Trainer Robbie Griffiths has made an emotional but winning return to the racetrack after an illness.
Four months after undergoing brain surgery for an aneurysm, popular trainer Robbie Griffiths has made a triumphant return to the racetrack at Flemington and cheered home a winner.
Griffiths was attending his first race meeting since the August operation on Saturday, having been given the all-clear earlier in the week to make a return to the races.
And Halvorsen, a horse Griffiths bred and trains, did his part on Saturday to mark the occasion in style when he raced to victory in the Living Legends Trophy (1100m).
Halvorsen had also won at Flemington during last month’s Melbourne Cup carnival, which had coincided with Griffiths’ first day back attending trackwork.
The trainer said he was humbled by the support he had received and also the amount of people who had taken the time to welcome him back at the track on Saturday.
“I don’t think my feet have touched the ground,” Griffiths said after Halvorsen’s win.
“Just to be here is just unbelievably humbling.
“I’m just so appreciative of all the support. The amount of support we’ve had, not just from our fantastic staff and owners but everyone in racing is so humbling.
“Everyone has been sensational from all the trainers, owners.
“We rival against one another every day in racing to win, but when the chips are down we really rally.
“And I’ve really been appreciative of that support. It’s amazing.
“So to be back here is just a thrill and to top it off with a win is just something else.”

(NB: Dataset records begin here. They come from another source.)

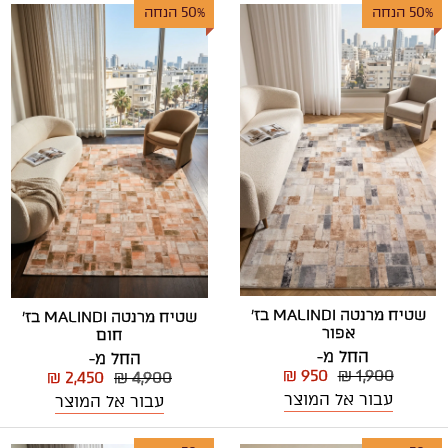
50% הנחה
50% הנחה
שטיח מרנטה MALINDI בז'
שטיח מרנטה MALINDI בז'
אפור
חום
החל מ-
החל מ-
₪ 950
₪ 1,900
₪ 2,450
₪ 4,900
עבור אל המוצר
עבור אל המוצר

Halvorsen has shown his sprinting talent and registered his sixth career win at his 16th start on Saturday.
The four-year-old was sent out the $2.70 favourite in the field of seven and sprinted to a 1-1/4-length victory over Spirit Of Aquada with Dean Yendall aboard.
Mystyko was another three quarters of a length away third.
Griffiths said the Group Three Standish Handicap (1200m) at Flemington on January 1 was the summer target for Halvorsen.
“He’s got such an explosive turn of speed and there’s very few horses that can keep up with him when he unleashes,” Griffiths said.
“I was worried he might have got to there a bit soon today but he was very strong and he stuck to the task very well.”